Nel 2023, Osservatorio Malattie Rare ha condotto proprio su questo tema una survey (sondaggio, ndr) che ha coinvolto pazienti e caregiver di diverse regioni. Ne è emersa innanzitutto la difficoltà diagnostica: solo il 40,6% dei pazienti ha avuto una diagnosi entro un anno dall’insorgenza dei sintomi. Ci sono poi problemi lavorativi ed economici: quasi il 70% delle famiglie vive una riduzione di reddito legata ai specifici bisogni della persona con malattia rara. Nel percorso di cura dopo la diagnosi, il primo ostacolo è la burocrazia, con la difficoltà ad ottenere il pieno riconoscimento del percorso assistenziale (49%). Al secondo posto c’è l’accesso alle terapie, che riguarda più di un paziente su tre. Per oltre il 30% degli intervistati, è rilevante anche la difficoltà di accedere a bonus e aiuti economici.
Quali sono, in particolare, le difficoltà legate a terapie e farmaci?
In molti casi è difficile l’accesso ad alcune prestazioni, come la fisioterapia e la logopedia, o ad altre tecniche riabilitative che vengono fornite sì, ma spesso per un numero di ore insufficienti rispetto al bisogno. Lo stesso vale per il supporto psicologico, soprattutto per i familiari caregiver. Per quanto riguarda in particolare i farmaci, ci sono due ordini di criticità. Per quelli rimborsati dal Servizio sanitario nazionale (Ssn), il problema riguarda i tempi diversi di messa a disposizione nelle diverse regioni o la modalità di erogazione: farmacie ospedaliere distanti o impossibilità di ricevere alcune terapie a domicilio. Per quanto riguarda invece i farmaci di fascia C, o tutti i parafarmaci e materiali (come bende, garze ecc.) che non sono rimborsati dal Ssn, il problema è la spesa a carico dei pazienti e delle loro famiglie: non sempre infatti quel che è inserito nel piano terapeutico viene erogato gratuitamente da tutte le regioni. Anche questo dà luogo a gravi disparità territoriali.

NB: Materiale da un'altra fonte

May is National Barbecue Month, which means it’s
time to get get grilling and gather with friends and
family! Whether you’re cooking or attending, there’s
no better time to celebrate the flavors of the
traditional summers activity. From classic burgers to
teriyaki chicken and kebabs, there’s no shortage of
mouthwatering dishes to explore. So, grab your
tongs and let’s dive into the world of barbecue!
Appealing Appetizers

Quali passi avanti sono stati compiuti negli ultimi anni?
Dobbiamo segnalare gli enormi progressi nella scienza genomica, con lo sviluppo di test meno costosi, più veloci e precisi per la diagnosi, anche durante la gravidanza, o in fase neonatale. Inoltre, grazie alla legge sullo Screening Neonatale Esteso, dal 2016 tutti i nuovi nati hanno la possibilità di ricevere la diagnosi di patologie potenzialmente gravissime a pochi giorni di vita. Sono state poi introdotte molte nuove terapie specifiche. Ora si spera che vengano attuati pienamente anche i ‘nuovi Lea’ (Livelli essenziali di assistenza, ndr), per garantire ulteriori prestazioni in modo uniforme.
Quali sono, oggi, le priorità di cui occuparsi?

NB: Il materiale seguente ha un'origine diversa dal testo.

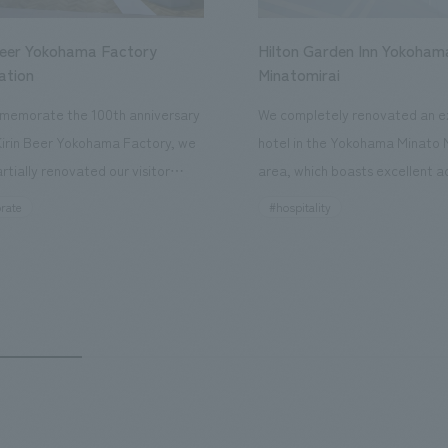
Beer Yokohama Factory
Hilton Garden Inn Yokoham
ation
Minatomirai
memorate the 100th anniversary
We completely renovated an ex
Kirin Beer Yokohama Factory, we
hotel in the Yokohama Minato 
rtially renovated our visitor
area, which boasts excellent a
ies. By incorporating the diverse
major tourist attractions and b
rate
#hospitality
hidden within the Kirin Beer
hubs, and rebranded it as "Hil
 and the Ichiban Shibori product
Inn Yokohama Minato Mirai." Th
out the facility, we have created
story hotel has 228 guest rooms
e that enhances engagement with
the second Hilton Garden Inn i
in Beer Yokohama Factory,
following Kyoto. Our company
g from the interests and concerns
responsible for the design and
 visitor. The waiting area where
construction of the lobby, rest
s spend time before the tour
fitness center, guest rooms, a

Innanzitutto, occorre far funzionare in modo semplice, rapido ed efficace le norme esistenti e trarne il massimo beneficio. La legge sullo Screening Neonatale, per esempio, deve essere rifinanziata, così come deve essere aggiornato l’elenco delle patologie da ricercare alla nascita. Anche l’accesso alle terapie deve avvenire in tempi più rapidi. Al tempo stesso, a fronte di una diagnosi certa di malattia rara, dovrebbe essere più facile ottenere il riconoscimento dell’invalidità, come pure ricevere assistenza scolastica e domiciliare da parte di personale adeguatamente formato. La scienza sta andando veloce, il sistema normativo e amministrativo deve recuperare terreno.

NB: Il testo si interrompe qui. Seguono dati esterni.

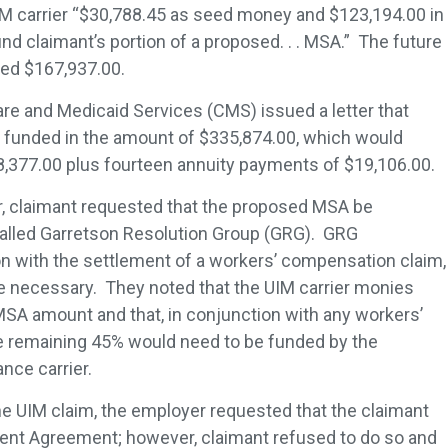
IM carrier “$30,788.45 as seed money and $123,194.00 in
und claimant’s portion of a proposed. . . MSA.” The future
led $167,937.00.
are and Medicaid Services (CMS) issued a letter that
e funded in the amount of $335,874.00, which would
68,377.00 plus fourteen annuity payments of $19,106.00.
er, claimant requested that the proposed MSA be
called Garretson Resolution Group (GRG). GRG
on with the settlement of a workers’ compensation claim,
e necessary. They noted that the UIM carrier monies
SA amount and that, in conjunction with any workers’
 remaining 45% would need to be funded by the
nce carrier.
he UIM claim, the employer requested that the claimant
ment Agreement; however, claimant refused to do so and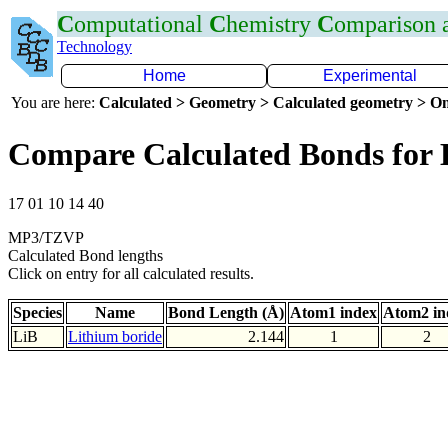
C
omputational
C
hemistry
C
omparison
Technology
Home
Experimental
You are here:
Calculated > Geometry > Calculated geometry > On
Compare Calculated Bonds for 
17 01 10 14 40
MP3/TZVP
Calculated Bond lengths
Click on entry for all calculated results.
Species
Name
Bond Length (Å)
Atom1 index
Atom2 in
LiB
Lithium boride
2.144
1
2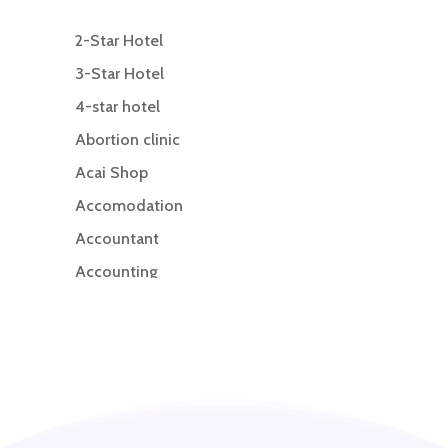
2-Star Hotel
3-Star Hotel
4-star hotel
Abortion clinic
Acai Shop
Accomodation
Accountant
Accounting
Accounting Firm
Acupuncture clinic
Acupuncturist
Addiction treatment center
ADHD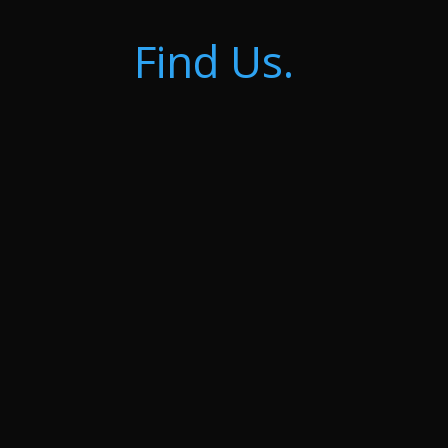
Find Us.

Qual è la funzione del vostro Osservatorio?
Il nostro obiettivo principale è quello di facilitare la vita delle persone con malattia rara e dei caregiver, fornendo loro uno strumento che li renda più forti: la conoscenza e la sensibilizzazione. Con i nostri professionisti lavoriamo a supporto di tutta la comunità delle malattie rare: pazienti, famiglie, associazioni, mondo della ricerca e dell’assistenza. Perché la voce di ciascuno, unita a quella degli altri, possa farsi più forte.